Casa da avó. Início dos anos 90. Férias de janeiro. Calorzão. Um tanto de primos crianças e pré-adolescentes cheios de energia. O cenário perfeito para o caos.

Durante boa parte da vida, nós morávamos longe do restante da família. Nas férias, a gente passava algumas semanas na casa da minha vó e revia os parentes. Uma festa! Era legal ver desenhos, jogar videogame ou fliperama, mas felizmente ainda eram tempos em que as telas não eram tão fascinantes assim.

A meninada passava o tempo mesmo era com uma bola na rua, jogando baralho, adedanha (que talvez você conheça como adedonha ou stop). Na minha família, criamos nossa própria brincadeira, com muito mais adrenalina – e muito menos juízo.

Basicamente a gente precisava só de um colchão, de preferência de casal e que não fosse dos melhores ou dos mais rígidos. Na casa da vó tinha muitos. Os de espuma, mais molinhos, eram ideais. Ele precisaria ser dobrado ao meio, como uma tapioca, muitos anos antes de conhecermos uma, que só se popularizaria pelo Sudeste bem depois.

À exceção de um, os primos se dispunham lado a lado, deitadinhos encaixados entre as partes do colchão, como ingredientes do recheio. O escolhido da vez seria o personagem principal: o temido Doutor Amassagudo, que nomeava a brincadeira. Seu privilégio era a liberdade irrestrita de pular sobre os demais, a uma camada de colchão abaixo, que se contorciam e se protegiam como podiam – não podiam muita coisa.

O Amassagudo saltitava para lá e para cá sobre um terreno fértil de crianças. Pegava impulso, voava alto e caía aleatoriamente sobre algum minifamiliar, que gargalhava enquanto tentava escapar, mas tomava um novo pisão, à espera da sua vez de assumir a liderança do jogo. Um estranho, gostoso e absolutamente insalubre sadomasoquismo infantil.

Ao fim do período pré-determinado, o ex-doutor perdia o trono, retornava à plebe e se acomodava sob o colchão para que outro pequeno maníaco assumisse a função, com sede de vingança para desfrutar dos prazeres do título. Todos se revezavam com consentimento, não importava seu tamanho ou gênero. Democracia pura.

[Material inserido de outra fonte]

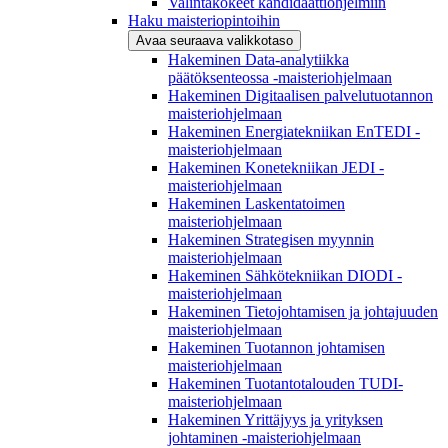
Valintakokeet kandidaattiohjelmiin
Haku maisteriopintoihin
Avaa seuraava valikkotaso
Hakeminen Data-analytiikka
päätöksenteossa -maisteriohjelmaan
Hakeminen Digitaalisen palvelutuotannon
maisteriohjelmaan
Hakeminen Energiatekniikan EnTEDI -
maisteriohjelmaan
Hakeminen Konetekniikan JEDI -
maisteriohjelmaan
Hakeminen Laskentatoimen
maisteriohjelmaan
Hakeminen Strategisen myynnin
maisteriohjelmaan
Hakeminen Sähkötekniikan DIODI -
maisteriohjelmaan
Hakeminen Tietojohtamisen ja johtajuuden
maisteriohjelmaan
Hakeminen Tuotannon johtamisen
maisteriohjelmaan
Hakeminen Tuotantotalouden TUDI-
maisteriohjelmaan
Hakeminen Yrittäjyys ja yrityksen
johtaminen -maisteriohjelmaan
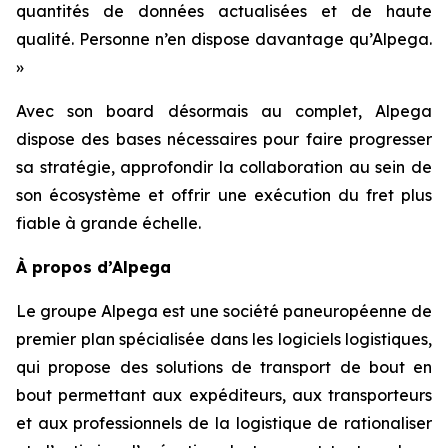
quantités de données actualisées et de haute
qualité. Personne n’en dispose davantage qu’Alpega.
»
Avec son board désormais au complet, Alpega
dispose des bases nécessaires pour faire progresser
sa stratégie, approfondir la collaboration au sein de
son écosystème et offrir une exécution du fret plus
fiable à grande échelle.
À propos d’Alpega
Le groupe Alpega est une société paneuropéenne de
premier plan spécialisée dans les logiciels logistiques,
qui propose des solutions de transport de bout en
bout permettant aux expéditeurs, aux transporteurs
et aux professionnels de la logistique de rationaliser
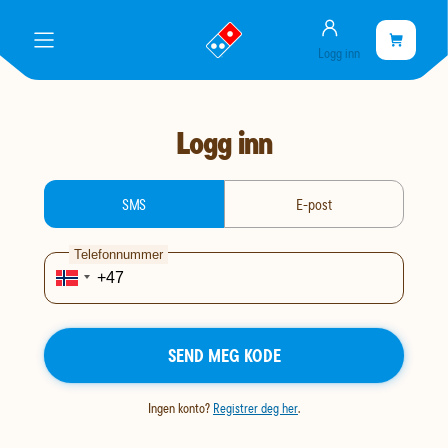
Konto
gå
Handlekurve
Handleku
meny
Logg inn
til
er
landingssiden
tom
Logg inn
login-type
SMS
E-post
Telefonnummer
SEND MEG KODE
Ingen konto?
Registrer deg her
.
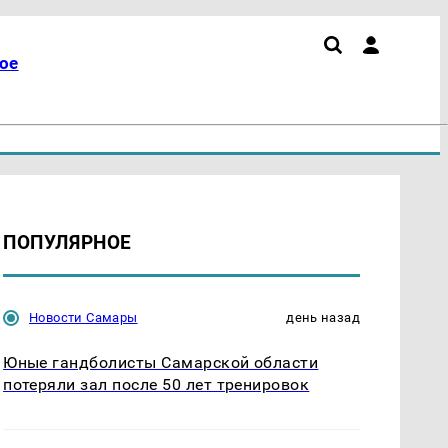
ое
ПОПУЛЯРНОЕ
Новости Самары
день назад
Юные гандболисты Самарской области
потеряли зал после 50 лет тренировок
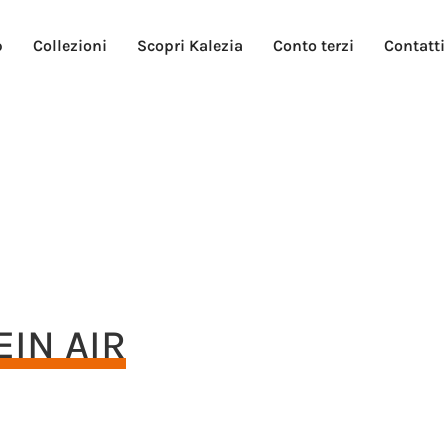
p
Collezioni
Scopri Kalezia
Conto terzi
Contatti
EIN AIR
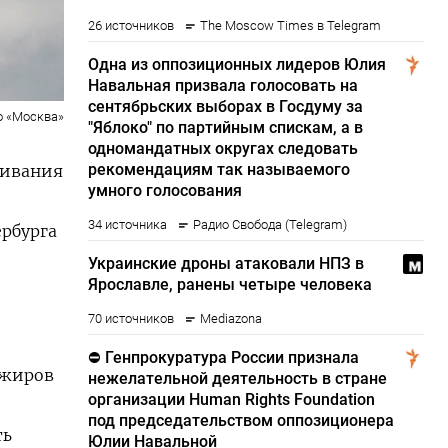
о «Москва»
живания
рбурга
ажиров
ть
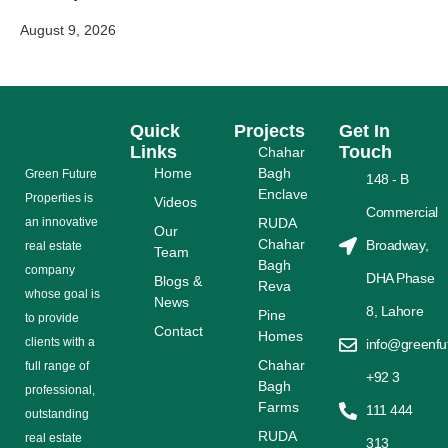
August 9, 2026
Quick
Projects
Get In
Links
Touch
Chahar
Home
Bagh
Grееn Futurе
148 - B
Enclave
Properties is
Videos
Commercial
аn іnnоvаtіvе
RUDA
Our
Chahar
Broadway,
rеаl еѕtаtе
Team
Bagh
соmраnу
DHA Phase
Blogs &
Reva
whose gоаl is
News
8, Lahore
Pine
tо provide
Contact
Homes
сlіеntѕ with a
info@greenfu
Chahar
full range оf
+92 3
Bagh
рrоfеѕѕіоnаl,
Farms
111 444
outstanding
RUDA
rеаl estate
313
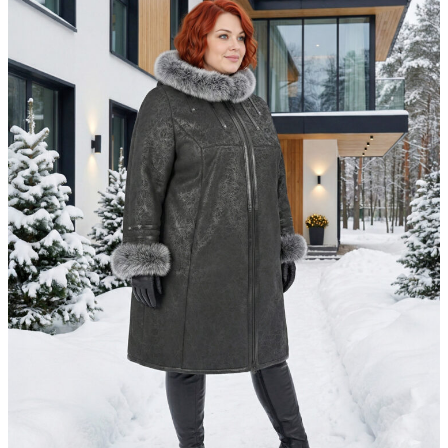
▶
Фасон в 360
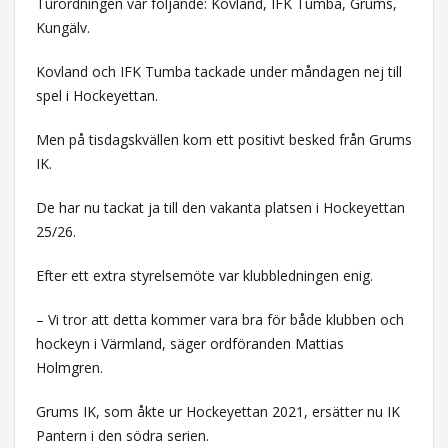
Turordningen var följande: Kovland, IFK Tumba, Grums,
Kungälv.
Kovland och IFK Tumba tackade under måndagen nej till
spel i Hockeyettan.
Men på tisdagskvällen kom ett positivt besked från Grums
IK.
De har nu tackat ja till den vakanta platsen i Hockeyettan
25/26.
Efter ett extra styrelsemöte var klubbledningen enig.
– Vi tror att detta kommer vara bra för både klubben och
hockeyn i Värmland, säger ordföranden Mattias
Holmgren.
Grums IK, som åkte ur Hockeyettan 2021, ersätter nu IK
Pantern i den södra serien.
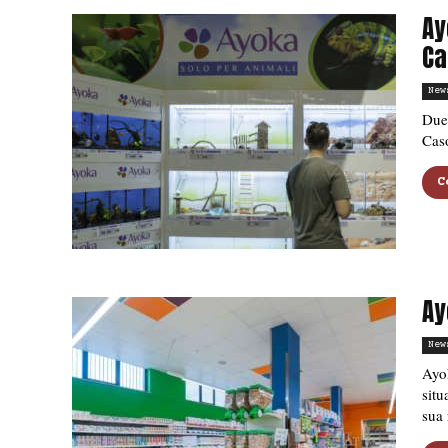
Ay
Ca
New
Due 
Caso
C
Ay
New
Ayok
situ
sua 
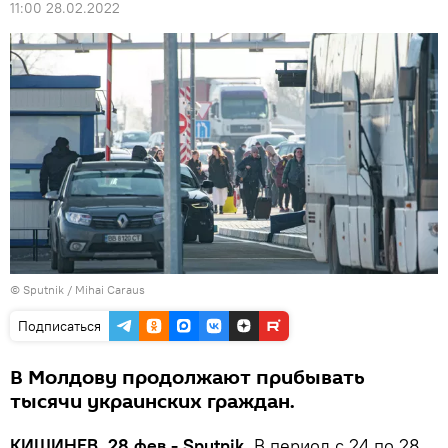
11:00 28.02.2022
© Sputnik / Mihai Caraus
Подписаться
В Молдову продолжают прибывать
тысячи украинских граждан.
КИШИНЕВ, 28 фев - Sputnik.
В период с 24 по 28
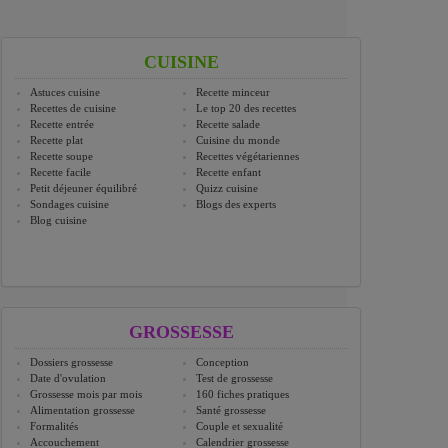
CUISINE
Astuces cuisine
Recette minceur
Recettes de cuisine
Le top 20 des recettes
Recette entrée
Recette salade
Recette plat
Cuisine du monde
Recette soupe
Recettes végétariennes
Recette facile
Recette enfant
Petit déjeuner équilibré
Quizz cuisine
Sondages cuisine
Blogs des experts
Blog cuisine
GROSSESSE
Dossiers grossesse
Conception
Date d'ovulation
Test de grossesse
Grossesse mois par mois
160 fiches pratiques
Alimentation grossesse
Santé grossesse
Formalités
Couple et sexualité
Accouchement
Calendrier grossesse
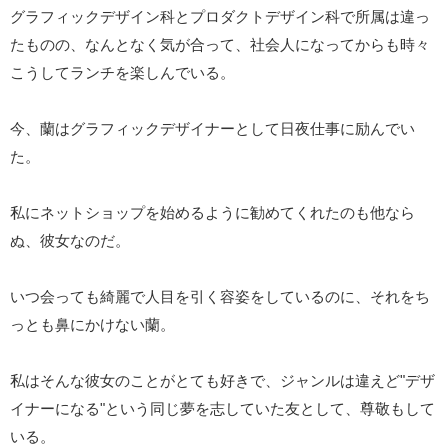
グラフィックデザイン科とプロダクトデザイン科で所属は違っ
たものの、なんとなく気が合って、社会人になってからも時々
こうしてランチを楽しんでいる。
今、蘭はグラフィックデザイナーとして日夜仕事に励んでい
た。
私にネットショップを始めるように勧めてくれたのも他なら
ぬ、彼女なのだ。
いつ会っても綺麗で人目を引く容姿をしているのに、それをち
っとも鼻にかけない蘭。
私はそんな彼女のことがとても好きで、ジャンルは違えど"デザ
イナーになる"という同じ夢を志していた友として、尊敬もして
いる。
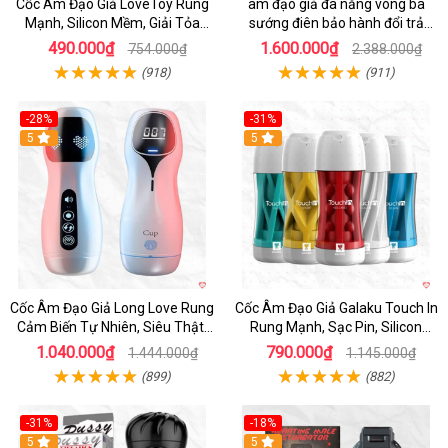
Cốc Âm Đạo Giả LoveToy Rung
âm đạo giả đa năng vòng ba
Mạnh, Silicon Mềm, Giải Tỏa
sướng điên bảo hành đổi trả
Sinh Lý
nhanh
490.000₫
1.600.000₫
754.000₫
2.388.000₫
(918)
(911)
-28%
-31%
5
Hot
5
Cốc Âm Đạo Giả Long Love Rung
Cốc Âm Đạo Giả Galaku Touch In
Cảm Biến Tự Nhiên, Siêu Thật,
Rung Mạnh, Sạc Pin, Silicon
Sướng
Mềm
1.040.000₫
790.000₫
1.444.000₫
1.145.000₫
(899)
(882)
-31%
-18%
5
5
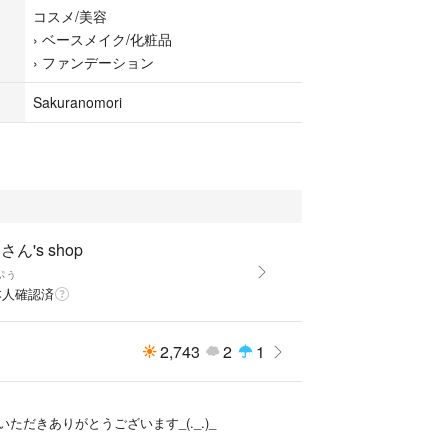
ァンデーション
コスメ/美容
ン
›
ベースメイク/化粧品
デーション
›
ファンデーション
ーフ
Sakuranomori
さん's shop
ぷぅ
本人確認済
2,743
2
1
ただきありがとうございます_(._.)_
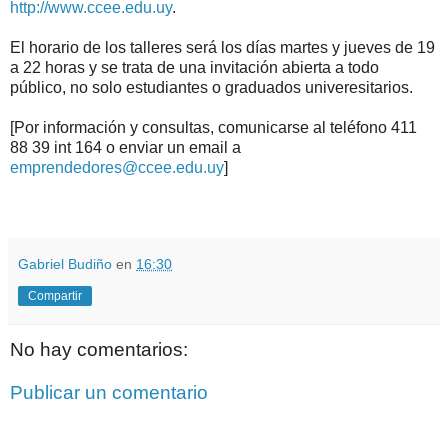
http://www.ccee.edu.uy
.
El horario de los talleres será los días martes y jueves de 19
a 22 horas y se trata de una invitación abierta a todo
público, no solo estudiantes o graduados univeresitarios.
[Por información y consultas, comunicarse al teléfono 411
88 39 int 164 o enviar un email a
emprendedores@ccee.edu.uy
]
.
.
Gabriel Budiño
en
16:30
Compartir
No hay comentarios:
Publicar un comentario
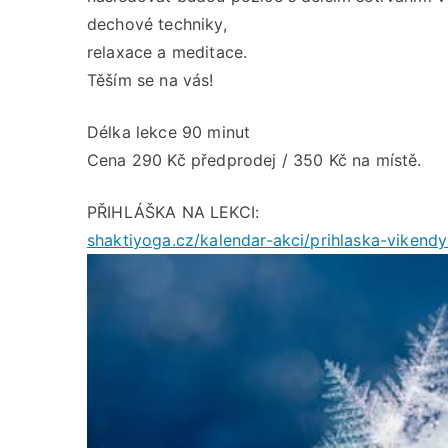
dechové techniky,
relaxace a meditace.
Těším se na vás!
Délka lekce 90 minut
Cena 290 Kč předprodej / 350 Kč na místě.
PŘIHLÁŠKA NA LEKCI:
shaktiyoga.cz/kalendar-akci/prihlaska-vikend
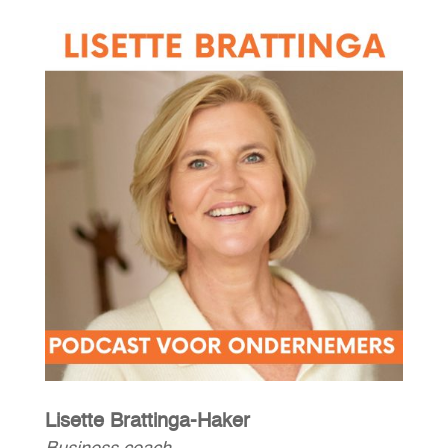
Lisette Brattinga-Haker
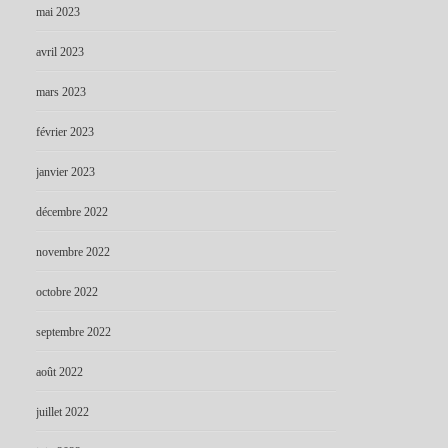
mai 2023
avril 2023
mars 2023
février 2023
janvier 2023
décembre 2022
novembre 2022
octobre 2022
septembre 2022
août 2022
juillet 2022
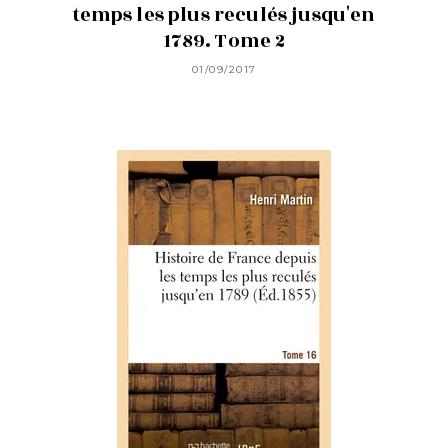
temps les plus reculés jusqu'en
1789. Tome 2
01/09/2017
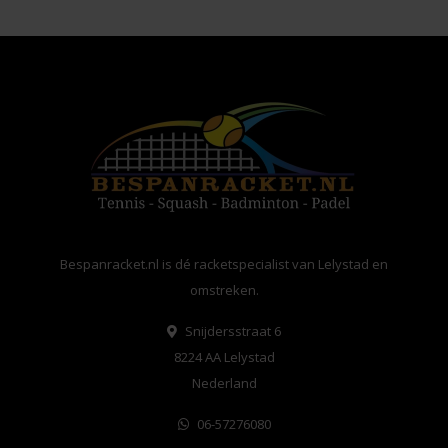
Bespanracket.nl is dé racketspecialist van Lelystad en
omstreken.
Snijdersstraat 6
8224 AA Lelystad
Nederland
06-57276080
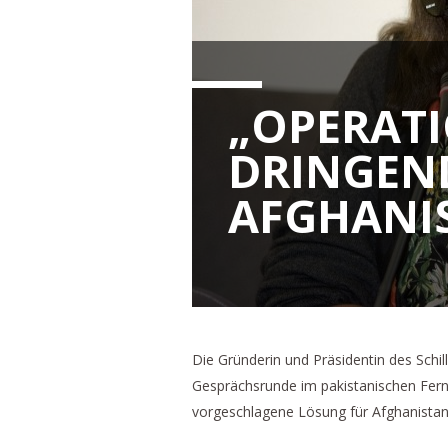
„OPERATI
DRINGEND
AFGHANI
Die Gründerin und Präsidentin des Schil
Gesprächsrunde im pakistanischen Fe
vorgeschlagene Lösung für Afghanistan v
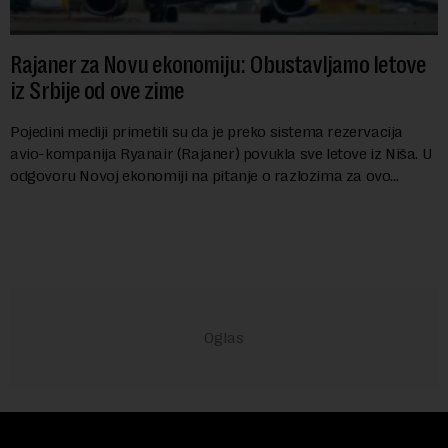
Rajaner za Novu ekonomiju: Obustavljamo letove
iz Srbije od ove zime
Pojedini mediji primetili su da je preko sistema rezervacija
avio-kompanija Ryanair (Rajaner) povukla sve letove iz Niša. U
odgovoru Novoj ekonomiji na pitanje o razlozima za ovo
povlačenje, ovaj avio-gigant...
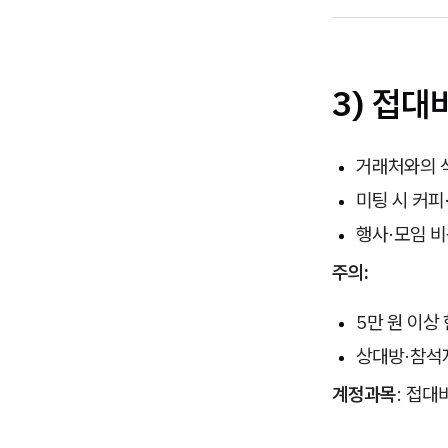
3) 접대
거래처와의 
미팅 시 커피
행사·모임 
주의:
5만 원 이상
상대방·참석자
계정과목
: 접대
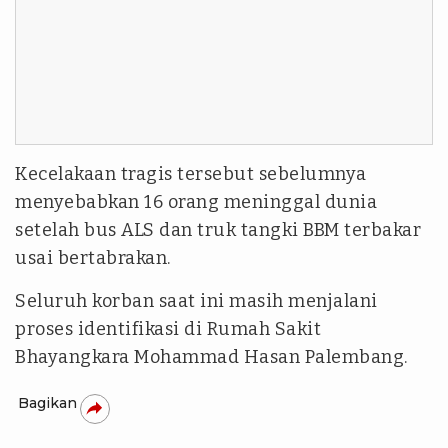
Kecelakaan tragis tersebut sebelumnya
menyebabkan 16 orang meninggal dunia
setelah bus ALS dan truk tangki BBM terbakar
usai bertabrakan.
Seluruh korban saat ini masih menjalani
proses identifikasi di Rumah Sakit
Bhayangkara Mohammad Hasan Palembang.
Bagikan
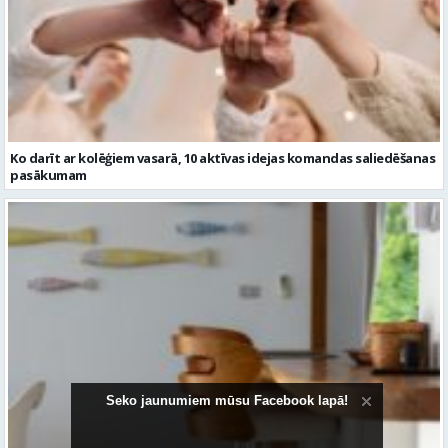
Ko darīt ar kolēģiem vasarā, 10 aktīvas idejas komandas saliedēšanas
pasākumam
Seko jaunumiem mūsu Facebook lapā!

A prática era completamente proibida pelos adultos, claro. Para ficar mais emocionante, era executada clandestinamente, às escuras, até alguém com mais idade e senso de responsabilidade logo perceber a barulhada, nos surpreender, brigar com a gente e ameaçar nos deixar de castigo se voltássemos a saltar uns sobre os outros.

Certa vez, notamos a aproximação de um adulto patrulhando a área, interrompemos a brincadeira abruptamente e escapamos todos pela janela, que era alta, fugidos para o quintal. Tínhamos experiências em saltos. Na cena do crime, permaneceu apenas um solitário colchão.

Ninguém mais tem a menor ideia de em que contexto essa insanidade foi criada, nem quando, ou quem a batizou com o simpático nome. Nem quem teve a honra de ser o último doutor e dar o derradeiro pulo sobre os demais.

Para me certificar de que essa era mesmo uma tradição da minha família, busquei no Google e nunca houve na internet qualquer menção ao verbete Amassagudo. Nas nossas memórias, há muitas.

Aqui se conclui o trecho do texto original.